Up-island was harder to define, because there were so few solid landscape features. The presence of old families was one aspect — Mayhews here, Nortons and Athearns there — and so was the crossroads at West Tisbury. Squibnocket was another. Alley’s store and the old churches were landmarks. But most of up-island was hidden houses and steep meadows surrounded by high hedges and stone walls. One of those estates was Steadman’s, at the end of a gravel track that was more a country road than a driveway. For him the Vineyard did not grow smaller with time, and he did not get the “rock fever” others talked about. The longer he lived on the island the larger it appeared, and sometimes it seemed as vast as Australia. Yet it remained a place with no secrets.
For years Steadman believed he was hiding, and that he was being pursued and pestered. But at last, so thoroughly had he insisted on his privacy, people stopped seeking him out. The press stopped caring; there was no scandal and no new book. Steadman had had a succession of live-in girlfriends, but none of them had taken to the island. The winters were too quiet, the summers too loud, and Steadman never mentioned marriage. He was silent when asked “Where’s this thing going?” But the women knew that the very fact that they were asking the question meant the answer was “Nowhere.” Then he had married, but disastrously, the marriage shorter than the courtship. That was Charlotte — Charlie. Ava, whom he had first met at the Vineyard hospital, was more a wife to him than Charlie had ever been.

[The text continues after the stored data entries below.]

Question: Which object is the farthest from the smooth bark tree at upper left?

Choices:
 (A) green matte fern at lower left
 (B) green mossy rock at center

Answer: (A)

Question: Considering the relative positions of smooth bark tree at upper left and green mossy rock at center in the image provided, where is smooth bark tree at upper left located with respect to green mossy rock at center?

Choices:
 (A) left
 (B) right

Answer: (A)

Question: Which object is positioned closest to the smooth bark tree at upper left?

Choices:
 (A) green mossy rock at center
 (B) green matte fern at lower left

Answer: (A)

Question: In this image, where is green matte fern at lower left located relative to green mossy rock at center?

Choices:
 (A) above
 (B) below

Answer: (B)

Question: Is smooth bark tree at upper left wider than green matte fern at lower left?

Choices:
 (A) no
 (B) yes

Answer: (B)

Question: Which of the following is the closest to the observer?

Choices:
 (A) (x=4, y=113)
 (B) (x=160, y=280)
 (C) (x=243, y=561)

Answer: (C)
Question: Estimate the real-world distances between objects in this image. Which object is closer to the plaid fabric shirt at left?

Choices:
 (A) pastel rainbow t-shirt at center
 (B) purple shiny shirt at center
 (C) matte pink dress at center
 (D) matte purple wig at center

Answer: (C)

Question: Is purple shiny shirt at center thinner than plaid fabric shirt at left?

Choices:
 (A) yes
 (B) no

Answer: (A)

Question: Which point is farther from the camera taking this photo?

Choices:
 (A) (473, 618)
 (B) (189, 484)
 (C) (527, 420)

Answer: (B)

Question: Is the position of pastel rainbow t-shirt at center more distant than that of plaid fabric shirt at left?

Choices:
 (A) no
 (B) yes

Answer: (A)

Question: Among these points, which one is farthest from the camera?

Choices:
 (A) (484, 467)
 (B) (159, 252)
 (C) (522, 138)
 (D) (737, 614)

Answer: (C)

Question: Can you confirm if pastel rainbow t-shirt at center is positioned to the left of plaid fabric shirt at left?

As one of the few doctors on the island, Ava was in demand; electricians, plumbers, housecleaners, carpenters, and handymen were also courted, because there were so few of them. Some were enticed from the Cape and flew over in the commuter jet from Hyannis to perform mundane tasks — mend a roof, stop a leak, rewire a house. When Ava took a leave of absence from the hospital to help Steadman with his novel, the hospital management screamed in frustration and begged her to come back.